I have asked a lot of leaders what their Principles are and I have been shocked by how few have been able to directly answer that question. Yet, they are often very dear about their rules of practice, even though those rules no longer apply to the context in which they find themselves.
Are you a better leader than you were five years ago? How do you know?
This is another question I find difficult to answer. One of the things that I have discovered is that as your leadership capabilities grow, so, often, do your leadership responsibilities. The trick is to keep up with your responsibilities. If anything, I was a better leader five years ago than I am today.

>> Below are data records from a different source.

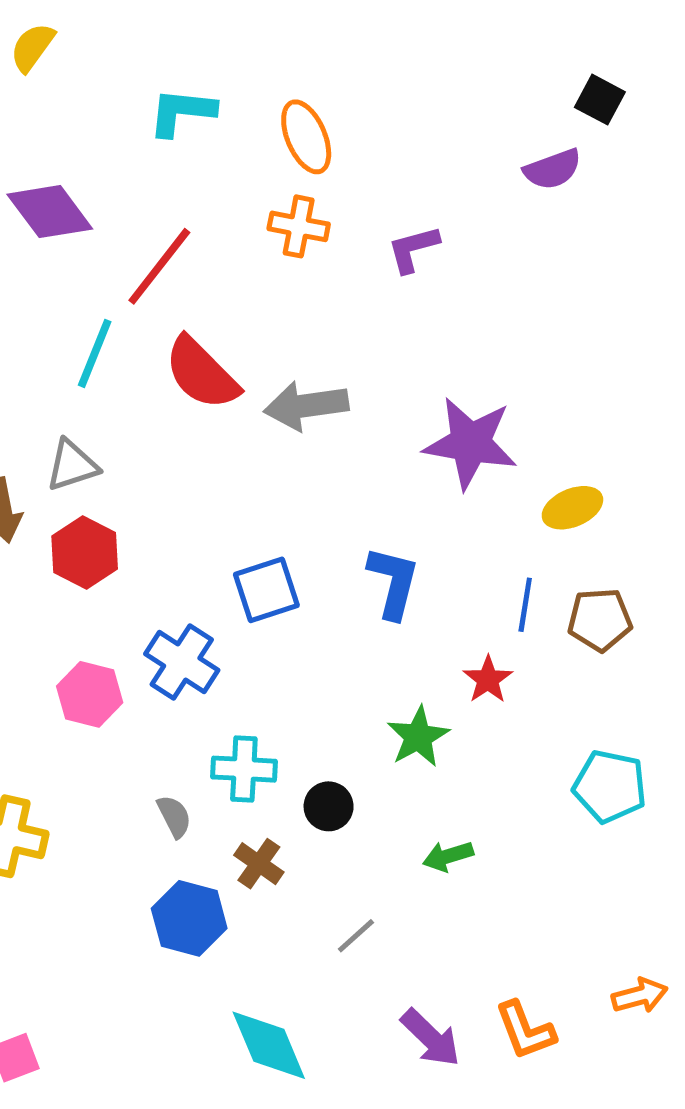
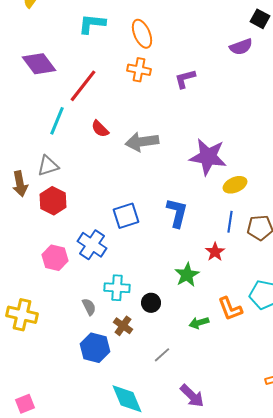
red semicircle: (202, 373) -> (100, 129), size x0.6
yellow ellipse: (572, 508) -> (235, 185), moved
orange L-shape: (525, 1030) -> (230, 309), moved

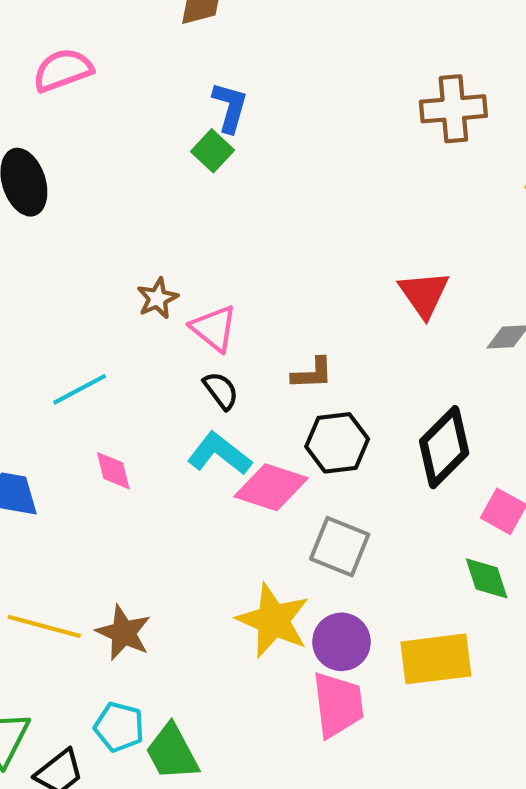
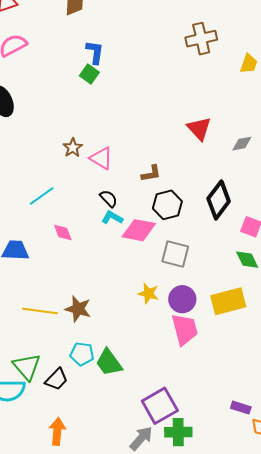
black semicircle: (221, 391) -> (109, 199), moved
cyan L-shape: (219, 454) -> (112, 218), size x0.7
yellow star: (273, 620) -> (148, 293), size x0.6

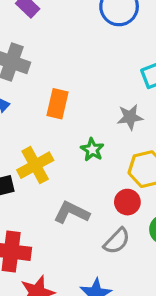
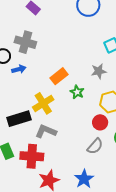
orange rectangle: (58, 104) -> (59, 76), moved, turned 42
gray L-shape: (72, 212) -> (46, 131), moved

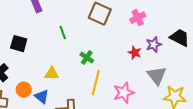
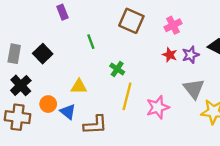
black square: (19, 44) -> (43, 54), turned 30
red star: (135, 53) -> (170, 55), moved

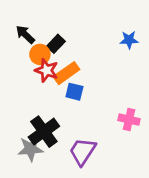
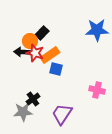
black arrow: (25, 34) -> (22, 52), moved, turned -42
blue star: (129, 40) -> (97, 30), size x1.6
black cross: (44, 132) -> (33, 99), size x0.6

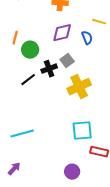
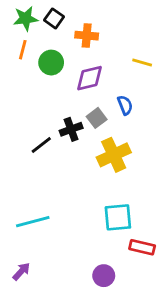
orange line: (15, 38) -> (23, 50), moved
blue semicircle: (87, 38) -> (125, 105), moved
green circle: (30, 50) -> (51, 63), moved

I have been vested with the responsibility to lead an organization with an eminent history through a tough recessionary period. This environment has put me on a steep learning curve, stretching my competencies and skills and knowledge to the limit. I am being challenged to grow as a leader at a time in my life when I would like to be playing more to my strengths.
Please ask me this question again in a year or two.
How do you lead through a crisis?
You'll have to take my answer with a grain of salt. I have been leading an organization through a crisis and we haven’t achieved success yet.
I follow three principles in a crisis: maintain integrity, act quickly, and don’t ever forget.
It is a struggle not to place blame for my leadership travails. Maintaining integrity requires accepting responsibility. Responsibility means owning my actions and focusing on those areas that are within my focus of control and taking action on them.
Crises require tough decisions. Delay in facing tough decisions often makes them worse. I have found, for example, that in times when layoffs are required, it is far kinder to everyone to act quickly than to hold out hope that things will change. For those who go, you typically have more resources today to ease their transition than you will tomorrow. Those who stay avoid the morale loss that comes from the interminable downward spiral. Further, they enter and complete the grieving process sooner.
Crisis often demands serious change and serious change has a profound impact on people’s lives. I try to never forget that I am holding people’s self-esteem in the palm of my hand and that it is vital to hold it with gentleness, care, and compassion.